Funcky.Lexer
0.9.7
See the version list below for details.
dotnet add package Funcky.Lexer --version 0.9.7
NuGet\Install-Package Funcky.Lexer -Version 0.9.7
<PackageReference Include="Funcky.Lexer" Version="0.9.7" />
paket add Funcky.Lexer --version 0.9.7
#r "nuget: Funcky.Lexer, 0.9.7"
// Install Funcky.Lexer as a Cake Addin #addin nuget:?package=Funcky.Lexer&version=0.9.7 // Install Funcky.Lexer as a Cake Tool #tool nuget:?package=Funcky.Lexer&version=0.9.7
Funcky.Lexer
Can you write a lexer in a single expression? Now you can.
Package
Example
Here is simple working example how you would write a simple lexer for a arithmetic parser.

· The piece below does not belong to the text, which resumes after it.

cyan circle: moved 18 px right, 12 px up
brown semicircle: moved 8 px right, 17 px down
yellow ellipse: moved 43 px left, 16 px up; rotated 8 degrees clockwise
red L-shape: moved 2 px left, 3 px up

Define your tokens by marking them with the IToken
interface.
public record PlusToken : IToken;
public record MinusToken : IToken;
public record MultiplicationToken : IToken;
public record DivisionToken : IToken;
You have to define an EpsilonToken marked with the IEpsilonToken
interface. This will be returned by the LexerReader when you read past the end.
This also means you should not construct this Token on your own.

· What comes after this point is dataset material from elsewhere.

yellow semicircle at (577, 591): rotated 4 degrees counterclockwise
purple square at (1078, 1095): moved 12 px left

public record EpsilonToken : IEpsilonToken;
Create the rules how you want to lex the tokens.
LexerResult result = LexerRuleBook.Builder
.AddRule(char.IsDigit, ScanNumber)
.AddSimpleRule<PlusToken>("+")
.AddSimpleRule<MinusToken>("-")
.AddSimpleRule<MultiplicationToken>("*")
.AddSimpleRule<DivisionToken>("/")
.WithEpsilonToken<EpsilonToken>()
.Build()
.Scan("40+20*6");
Use the lexeme-builder to build any token you want, and the builder is taking care of the position and length of your token.
private static Lexeme ScanNumber(ILexemeBuilder builder)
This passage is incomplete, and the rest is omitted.